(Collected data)
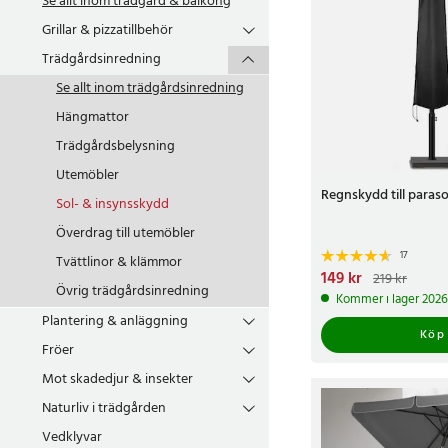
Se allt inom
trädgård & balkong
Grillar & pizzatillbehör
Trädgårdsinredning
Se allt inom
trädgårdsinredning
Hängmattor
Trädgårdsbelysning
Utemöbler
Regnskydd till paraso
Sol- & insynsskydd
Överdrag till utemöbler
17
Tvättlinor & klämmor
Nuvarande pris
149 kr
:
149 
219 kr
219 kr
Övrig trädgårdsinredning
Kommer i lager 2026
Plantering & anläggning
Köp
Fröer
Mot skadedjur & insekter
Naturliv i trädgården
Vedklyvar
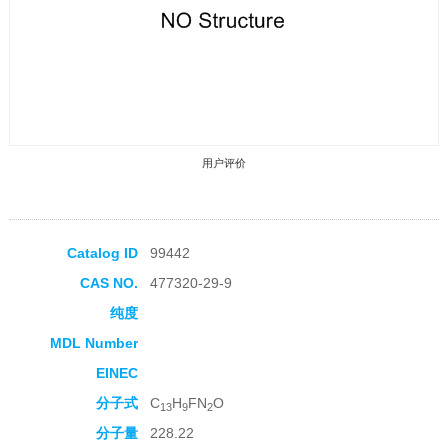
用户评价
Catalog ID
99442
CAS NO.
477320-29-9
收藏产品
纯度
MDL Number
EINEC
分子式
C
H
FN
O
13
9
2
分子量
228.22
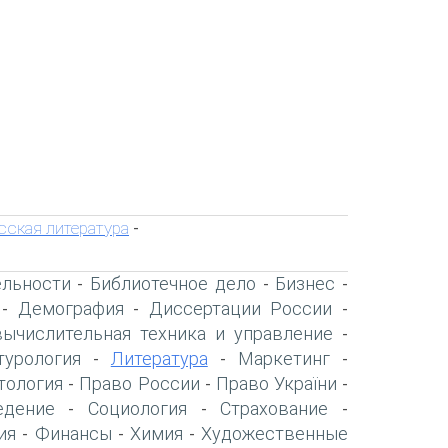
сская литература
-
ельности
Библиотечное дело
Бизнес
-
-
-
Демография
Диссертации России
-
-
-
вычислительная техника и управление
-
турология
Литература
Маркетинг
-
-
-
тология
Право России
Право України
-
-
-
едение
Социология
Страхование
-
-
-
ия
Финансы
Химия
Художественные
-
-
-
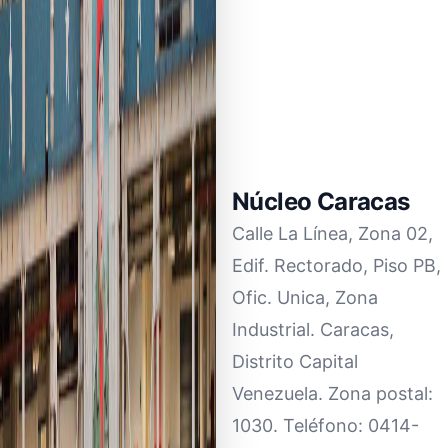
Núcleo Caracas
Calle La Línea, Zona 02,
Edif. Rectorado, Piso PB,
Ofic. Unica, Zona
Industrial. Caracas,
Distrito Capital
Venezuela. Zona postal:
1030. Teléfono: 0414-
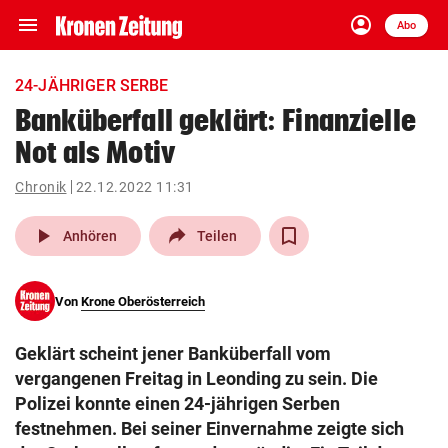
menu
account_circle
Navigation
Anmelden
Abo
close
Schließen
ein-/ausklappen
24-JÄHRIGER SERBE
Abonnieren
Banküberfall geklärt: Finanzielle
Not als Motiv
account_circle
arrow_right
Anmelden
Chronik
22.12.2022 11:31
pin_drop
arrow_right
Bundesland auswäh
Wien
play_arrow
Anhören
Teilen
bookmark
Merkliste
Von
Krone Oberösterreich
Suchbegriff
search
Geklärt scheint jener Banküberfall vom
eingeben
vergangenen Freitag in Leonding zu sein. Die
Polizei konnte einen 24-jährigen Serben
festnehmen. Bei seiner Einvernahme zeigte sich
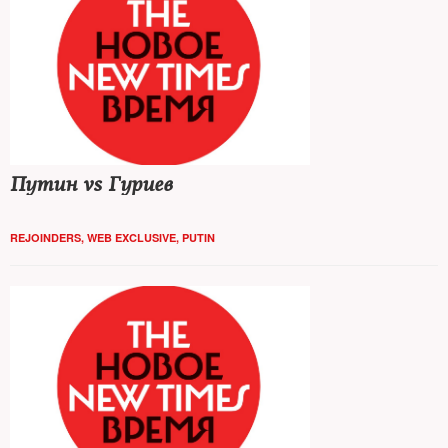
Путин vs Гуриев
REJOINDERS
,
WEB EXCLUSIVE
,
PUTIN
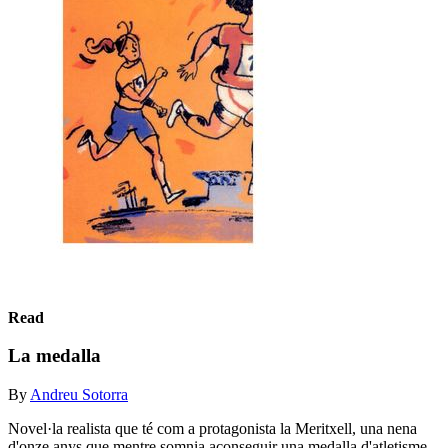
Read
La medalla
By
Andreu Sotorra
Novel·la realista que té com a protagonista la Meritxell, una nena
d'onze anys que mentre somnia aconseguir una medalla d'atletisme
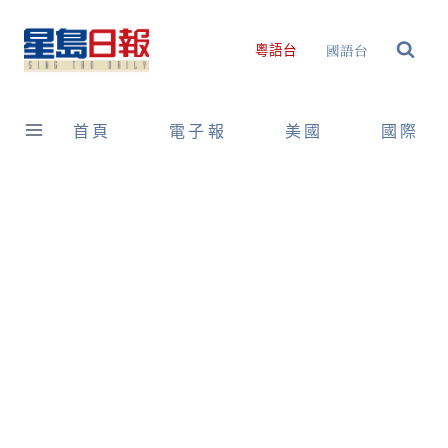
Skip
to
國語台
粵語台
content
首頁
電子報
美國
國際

...

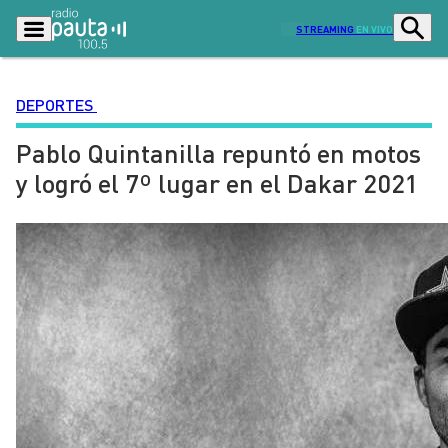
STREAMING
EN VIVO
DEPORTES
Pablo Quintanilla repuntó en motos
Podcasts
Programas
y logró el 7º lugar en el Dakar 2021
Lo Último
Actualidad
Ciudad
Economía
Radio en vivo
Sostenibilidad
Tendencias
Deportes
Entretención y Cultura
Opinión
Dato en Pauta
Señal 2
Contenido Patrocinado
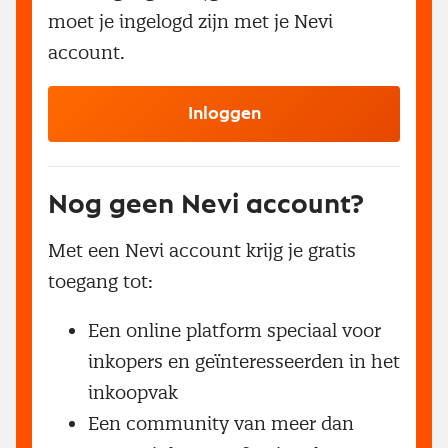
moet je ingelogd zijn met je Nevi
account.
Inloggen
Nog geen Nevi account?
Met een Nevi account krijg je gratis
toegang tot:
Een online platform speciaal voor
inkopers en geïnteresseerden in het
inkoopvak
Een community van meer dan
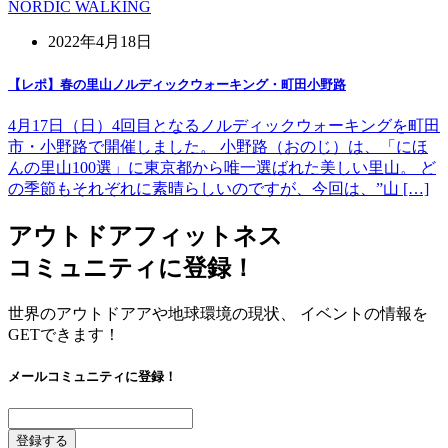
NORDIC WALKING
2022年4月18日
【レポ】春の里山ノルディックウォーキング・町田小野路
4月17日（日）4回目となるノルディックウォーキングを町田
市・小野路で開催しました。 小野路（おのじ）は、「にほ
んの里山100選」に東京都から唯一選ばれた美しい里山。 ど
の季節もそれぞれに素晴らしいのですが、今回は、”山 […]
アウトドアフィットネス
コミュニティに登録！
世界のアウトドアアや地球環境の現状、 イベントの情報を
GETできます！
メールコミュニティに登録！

## TASK STATEMENT
Wherever the word "Caracas" appears in the records above, copy that line.

## SOLUTION TO THE PROBLEM
Núcleo Caracas
Industrial. Caracas,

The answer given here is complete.